Multisystem Neuronal Degeneration
Also known as the "shaker syndrome" Multisystem Neuronal Degeneration causes the body to tremble. It also leads to balance issues among dogs. It's a hereditary issue that usually affects Cocker Spaniel, Maltese, and Bichon Frise breeds.
There's no cure for the disorder, but veterinarians can treat it. They'll use a variety of methods that help manage convulsions and teeth chattering. In some cases, symptoms can be eliminated altogether.
Focal Motor Seizures
This condition affects the jaws only. It's also very brief, so it can be difficult to spot if you're not watching your dog closely. Essentially, it causes the jaws to tighten up for a brief period of time. This results in chattering.
Luckily, it doesn't last long. It's usually not serious, but it's still a good idea to get the furry friend checked out by a vet to ensure it's not a symptom of something else.
Dogs can begin to pick up this behavior as they get older. Teeth chattering is far more common in senior dogs. If they don't have any other symptoms that could be the cause of the behavior, it's simply a matter of old age.
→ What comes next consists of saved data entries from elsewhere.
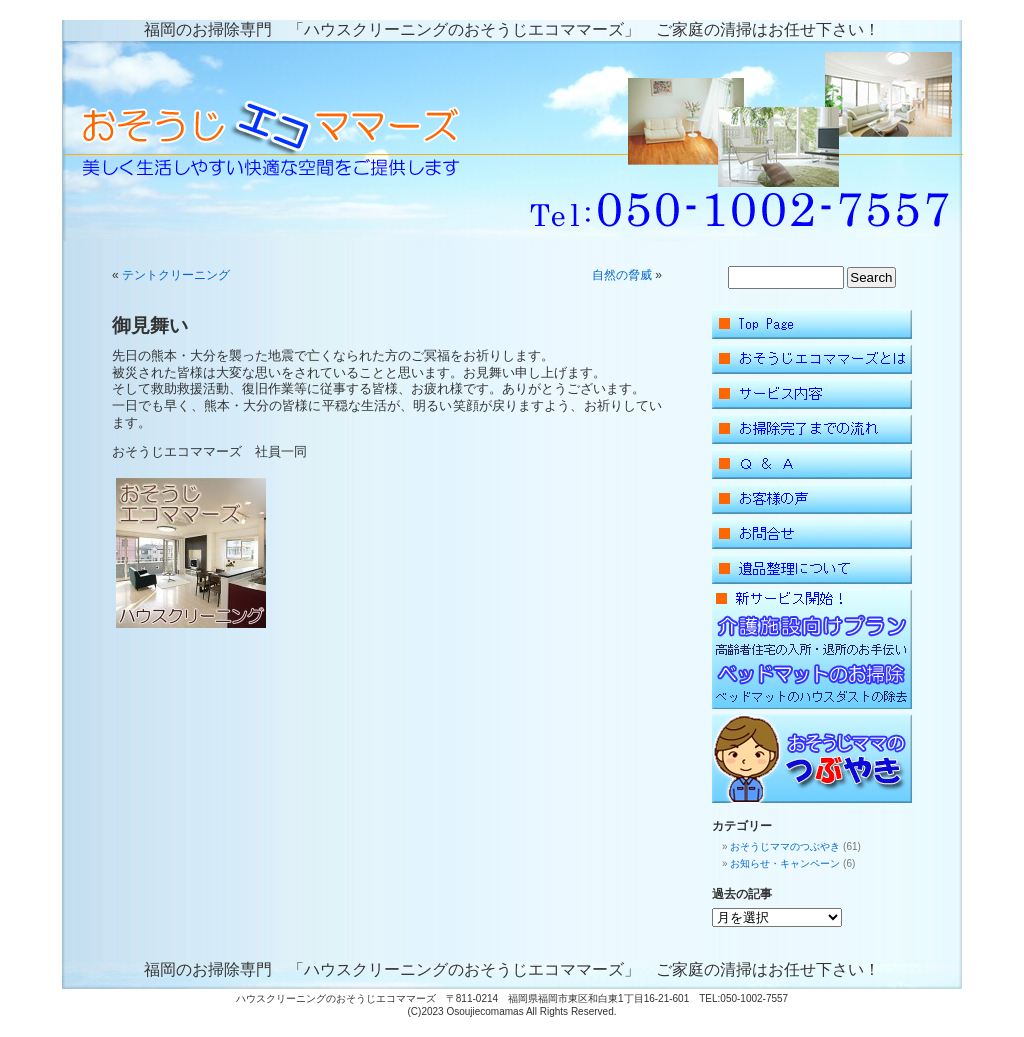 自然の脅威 (622, 275)
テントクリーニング (176, 275)
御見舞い (150, 325)
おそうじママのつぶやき (785, 846)
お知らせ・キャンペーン (785, 863)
This impulsive behavior begins to affect dogs of any breed and size as they reach a certain age.
The most important thing to do when your dog starts chattering their teeth is to watch them. There are many causes of the behavior, and the more you know about why your dog is doing it, the better.
If it's caused by a serious health condition, teeth chattering is a way for you to catch it and get your pooch help quickly. Ultimately, understanding why your dog chatters their teeth can help them over the long haul.